Reputation: 1506
Say I have the following file test.txt
:
Aaa Bbb
Foo 0
Bar 1
Baz NULL
(The separator is actually a tab character, which I can't seem to input here.) And I try to read it using pandas (0.10.0):
In [523]: pd.read_table("test.txt")
Out[523]:
Aaa Bbb
0 Foo NaN
1 Bar 1
2 Baz NaN
Note that the zero value in the first column has suddenly turned into NaN! I was expecting a DataFrame like this:
Aaa Bbb
0 Foo 0
1 Bar 1
2 Baz NaN
What do I need to change to obtain the latter? I suppose I could use pd.read_table("test.txt", na_filter=False)

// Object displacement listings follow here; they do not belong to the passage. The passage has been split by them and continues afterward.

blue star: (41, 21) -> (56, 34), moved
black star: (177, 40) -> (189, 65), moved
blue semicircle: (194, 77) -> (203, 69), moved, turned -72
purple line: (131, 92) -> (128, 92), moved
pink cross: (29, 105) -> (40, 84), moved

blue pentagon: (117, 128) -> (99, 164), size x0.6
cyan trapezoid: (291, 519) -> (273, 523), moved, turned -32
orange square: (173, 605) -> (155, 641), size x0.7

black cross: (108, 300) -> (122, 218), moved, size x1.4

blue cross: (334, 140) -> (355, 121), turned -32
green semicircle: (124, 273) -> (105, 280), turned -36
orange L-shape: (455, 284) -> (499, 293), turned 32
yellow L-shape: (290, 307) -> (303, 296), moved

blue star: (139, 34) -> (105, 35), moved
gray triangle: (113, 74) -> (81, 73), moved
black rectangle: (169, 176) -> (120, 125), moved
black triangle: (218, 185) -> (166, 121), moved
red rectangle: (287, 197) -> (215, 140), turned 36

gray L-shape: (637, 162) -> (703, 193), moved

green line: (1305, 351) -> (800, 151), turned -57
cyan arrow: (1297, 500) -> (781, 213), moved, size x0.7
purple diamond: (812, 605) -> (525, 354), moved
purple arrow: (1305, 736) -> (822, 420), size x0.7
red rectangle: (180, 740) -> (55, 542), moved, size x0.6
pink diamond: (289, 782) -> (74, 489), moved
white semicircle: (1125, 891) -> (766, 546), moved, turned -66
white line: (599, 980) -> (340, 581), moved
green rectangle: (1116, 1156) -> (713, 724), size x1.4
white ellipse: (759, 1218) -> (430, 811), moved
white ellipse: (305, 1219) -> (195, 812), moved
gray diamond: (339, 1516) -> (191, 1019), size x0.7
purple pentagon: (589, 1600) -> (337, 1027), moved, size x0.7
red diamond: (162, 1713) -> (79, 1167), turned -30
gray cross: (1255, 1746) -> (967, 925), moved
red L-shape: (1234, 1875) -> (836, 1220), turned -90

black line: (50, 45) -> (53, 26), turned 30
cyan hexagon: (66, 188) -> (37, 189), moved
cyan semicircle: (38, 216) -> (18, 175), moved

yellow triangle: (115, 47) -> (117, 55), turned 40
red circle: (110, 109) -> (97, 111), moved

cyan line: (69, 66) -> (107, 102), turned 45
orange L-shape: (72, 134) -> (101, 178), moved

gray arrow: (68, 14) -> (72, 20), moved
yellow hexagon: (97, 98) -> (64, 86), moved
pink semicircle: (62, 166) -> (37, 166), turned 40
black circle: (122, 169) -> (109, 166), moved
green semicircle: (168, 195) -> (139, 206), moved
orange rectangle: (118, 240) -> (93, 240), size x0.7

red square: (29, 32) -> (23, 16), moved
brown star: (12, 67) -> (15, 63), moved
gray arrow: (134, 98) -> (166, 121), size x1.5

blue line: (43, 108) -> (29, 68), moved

and subsequently replace 'NULL' values with NaN and change the column dtype. Is there a more straightforward solution?
Upvotes: 2
Views: 1968
Reputation: 353429
I think this is issue #2599, "read_csv treats zeroes as nan if column contains any nan", which is now closed. I can't reproduce in my development version:
In [27]: with open("test.txt") as fp:
....: for line in fp:
....: print repr(line)
....:
'Aaa\tBbb\n'
'Foo\t0\n'
'Bar\t1\n'
'Baz\tNULL\n'
In [28]: pd.read_table("test.txt")
Out[28]:
Aaa Bbb
0 Foo 0
1 Bar 1
2 Baz NaN
In [29]: pd.__version__
Out[29]: '0.10.1.dev-f7f7e13'
Upvotes: 2
Reputation: 12765
Try:
import pandas as pd
df = pd.read_table("14256839_input.txt", sep=" ", na_values="NULL")
print df
print df.dtypes
This gives me
Aaa Bbb
0 Foo 0
1 Bar 1
2 Baz NaN
Aaa object
Bbb float64
Upvotes: 0